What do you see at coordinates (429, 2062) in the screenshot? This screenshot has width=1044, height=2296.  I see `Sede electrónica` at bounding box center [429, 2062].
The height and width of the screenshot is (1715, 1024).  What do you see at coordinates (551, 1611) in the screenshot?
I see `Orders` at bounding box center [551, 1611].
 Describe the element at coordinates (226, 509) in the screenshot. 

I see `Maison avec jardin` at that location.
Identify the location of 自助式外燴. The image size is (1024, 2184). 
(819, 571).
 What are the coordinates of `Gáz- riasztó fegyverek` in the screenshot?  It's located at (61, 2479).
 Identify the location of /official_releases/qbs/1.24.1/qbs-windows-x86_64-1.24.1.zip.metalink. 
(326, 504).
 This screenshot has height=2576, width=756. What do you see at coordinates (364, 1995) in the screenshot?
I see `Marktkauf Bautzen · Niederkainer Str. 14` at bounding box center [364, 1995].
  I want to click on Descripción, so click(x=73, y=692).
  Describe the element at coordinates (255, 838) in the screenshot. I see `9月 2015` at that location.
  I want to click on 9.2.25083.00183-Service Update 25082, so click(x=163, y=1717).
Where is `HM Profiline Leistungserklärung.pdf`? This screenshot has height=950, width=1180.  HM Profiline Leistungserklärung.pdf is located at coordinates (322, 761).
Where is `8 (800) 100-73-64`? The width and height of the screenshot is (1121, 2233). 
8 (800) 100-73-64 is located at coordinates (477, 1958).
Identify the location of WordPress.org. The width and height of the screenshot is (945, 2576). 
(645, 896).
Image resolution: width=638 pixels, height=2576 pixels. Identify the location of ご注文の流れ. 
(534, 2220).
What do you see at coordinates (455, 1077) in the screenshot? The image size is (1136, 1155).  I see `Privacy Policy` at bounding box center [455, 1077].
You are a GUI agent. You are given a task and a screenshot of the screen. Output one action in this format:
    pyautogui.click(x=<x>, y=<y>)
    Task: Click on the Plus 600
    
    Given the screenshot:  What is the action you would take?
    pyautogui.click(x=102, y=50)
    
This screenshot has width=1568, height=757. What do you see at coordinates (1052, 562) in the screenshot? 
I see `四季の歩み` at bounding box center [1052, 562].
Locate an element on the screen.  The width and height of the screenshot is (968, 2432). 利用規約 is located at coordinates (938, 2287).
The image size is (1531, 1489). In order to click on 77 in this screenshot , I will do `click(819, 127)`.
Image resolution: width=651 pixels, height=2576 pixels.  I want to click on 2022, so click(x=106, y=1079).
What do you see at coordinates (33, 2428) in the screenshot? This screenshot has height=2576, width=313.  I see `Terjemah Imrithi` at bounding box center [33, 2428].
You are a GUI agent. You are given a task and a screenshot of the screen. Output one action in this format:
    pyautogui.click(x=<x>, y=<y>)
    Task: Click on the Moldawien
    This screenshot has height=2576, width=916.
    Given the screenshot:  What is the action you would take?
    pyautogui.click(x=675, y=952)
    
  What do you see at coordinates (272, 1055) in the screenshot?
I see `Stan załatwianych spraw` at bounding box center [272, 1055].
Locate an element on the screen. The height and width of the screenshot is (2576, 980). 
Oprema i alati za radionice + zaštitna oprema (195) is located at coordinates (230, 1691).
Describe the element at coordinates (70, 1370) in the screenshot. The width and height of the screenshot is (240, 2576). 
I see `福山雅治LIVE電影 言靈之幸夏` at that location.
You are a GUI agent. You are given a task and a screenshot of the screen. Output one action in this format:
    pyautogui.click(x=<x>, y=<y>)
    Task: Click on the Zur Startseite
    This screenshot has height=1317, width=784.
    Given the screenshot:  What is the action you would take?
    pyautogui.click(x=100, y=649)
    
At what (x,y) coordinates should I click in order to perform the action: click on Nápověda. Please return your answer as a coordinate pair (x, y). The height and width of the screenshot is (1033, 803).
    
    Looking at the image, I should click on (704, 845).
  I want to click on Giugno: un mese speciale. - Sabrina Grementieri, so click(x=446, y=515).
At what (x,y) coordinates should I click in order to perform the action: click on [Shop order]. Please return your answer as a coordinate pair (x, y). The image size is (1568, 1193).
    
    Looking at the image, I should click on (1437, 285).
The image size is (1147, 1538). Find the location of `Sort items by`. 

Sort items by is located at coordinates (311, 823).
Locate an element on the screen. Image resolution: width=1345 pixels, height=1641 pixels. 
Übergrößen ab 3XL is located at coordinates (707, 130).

» Exercise description
Make a verbatim transcription of all the material.

» Exercise solution
What do you see at coordinates (429, 2062) in the screenshot? This screenshot has width=1044, height=2296.  I see `Sede electrónica` at bounding box center [429, 2062].
The height and width of the screenshot is (1715, 1024).  What do you see at coordinates (551, 1611) in the screenshot?
I see `Orders` at bounding box center [551, 1611].
 Describe the element at coordinates (226, 509) in the screenshot. 

I see `Maison avec jardin` at that location.
Identify the location of 自助式外燴. The image size is (1024, 2184). 
(819, 571).
 What are the coordinates of `Gáz- riasztó fegyverek` in the screenshot?  It's located at (61, 2479).
 Identify the location of /official_releases/qbs/1.24.1/qbs-windows-x86_64-1.24.1.zip.metalink. 
(326, 504).
 This screenshot has height=2576, width=756. What do you see at coordinates (364, 1995) in the screenshot?
I see `Marktkauf Bautzen · Niederkainer Str. 14` at bounding box center [364, 1995].
  I want to click on Descripción, so click(x=73, y=692).
  Describe the element at coordinates (255, 838) in the screenshot. I see `9月 2015` at that location.
  I want to click on 9.2.25083.00183-Service Update 25082, so click(x=163, y=1717).
Where is `HM Profiline Leistungserklärung.pdf`? This screenshot has height=950, width=1180.  HM Profiline Leistungserklärung.pdf is located at coordinates (322, 761).
Where is `8 (800) 100-73-64`? The width and height of the screenshot is (1121, 2233). 
8 (800) 100-73-64 is located at coordinates (477, 1958).
Identify the location of WordPress.org. The width and height of the screenshot is (945, 2576). 
(645, 896).
Image resolution: width=638 pixels, height=2576 pixels. Identify the location of ご注文の流れ. 
(534, 2220).
What do you see at coordinates (455, 1077) in the screenshot? The image size is (1136, 1155).  I see `Privacy Policy` at bounding box center [455, 1077].
You are a GUI agent. You are given a task and a screenshot of the screen. Output one action in this format:
    pyautogui.click(x=<x>, y=<y>)
    Task: Click on the Plus 600
    
    Given the screenshot:  What is the action you would take?
    pyautogui.click(x=102, y=50)
    
This screenshot has width=1568, height=757. What do you see at coordinates (1052, 562) in the screenshot? 
I see `四季の歩み` at bounding box center [1052, 562].
Locate an element on the screen.  The width and height of the screenshot is (968, 2432). 利用規約 is located at coordinates (938, 2287).
The image size is (1531, 1489). In order to click on 77 in this screenshot , I will do `click(819, 127)`.
Image resolution: width=651 pixels, height=2576 pixels.  I want to click on 2022, so click(x=106, y=1079).
What do you see at coordinates (33, 2428) in the screenshot? This screenshot has height=2576, width=313.  I see `Terjemah Imrithi` at bounding box center [33, 2428].
You are a GUI agent. You are given a task and a screenshot of the screen. Output one action in this format:
    pyautogui.click(x=<x>, y=<y>)
    Task: Click on the Moldawien
    This screenshot has height=2576, width=916.
    Given the screenshot:  What is the action you would take?
    pyautogui.click(x=675, y=952)
    
  What do you see at coordinates (272, 1055) in the screenshot?
I see `Stan załatwianych spraw` at bounding box center [272, 1055].
Locate an element on the screen. The height and width of the screenshot is (2576, 980). 
Oprema i alati za radionice + zaštitna oprema (195) is located at coordinates (230, 1691).
Describe the element at coordinates (70, 1370) in the screenshot. The width and height of the screenshot is (240, 2576). 
I see `福山雅治LIVE電影 言靈之幸夏` at that location.
You are a GUI agent. You are given a task and a screenshot of the screen. Output one action in this format:
    pyautogui.click(x=<x>, y=<y>)
    Task: Click on the Zur Startseite
    This screenshot has height=1317, width=784.
    Given the screenshot:  What is the action you would take?
    pyautogui.click(x=100, y=649)
    
At what (x,y) coordinates should I click in order to perform the action: click on Nápověda. Please return your answer as a coordinate pair (x, y). The height and width of the screenshot is (1033, 803).
    
    Looking at the image, I should click on (704, 845).
  I want to click on Giugno: un mese speciale. - Sabrina Grementieri, so click(x=446, y=515).
At what (x,y) coordinates should I click in order to perform the action: click on [Shop order]. Please return your answer as a coordinate pair (x, y). The image size is (1568, 1193).
    
    Looking at the image, I should click on (1437, 285).
The image size is (1147, 1538). Find the location of `Sort items by`. 

Sort items by is located at coordinates (311, 823).
Locate an element on the screen. Image resolution: width=1345 pixels, height=1641 pixels. 
Übergrößen ab 3XL is located at coordinates (707, 130).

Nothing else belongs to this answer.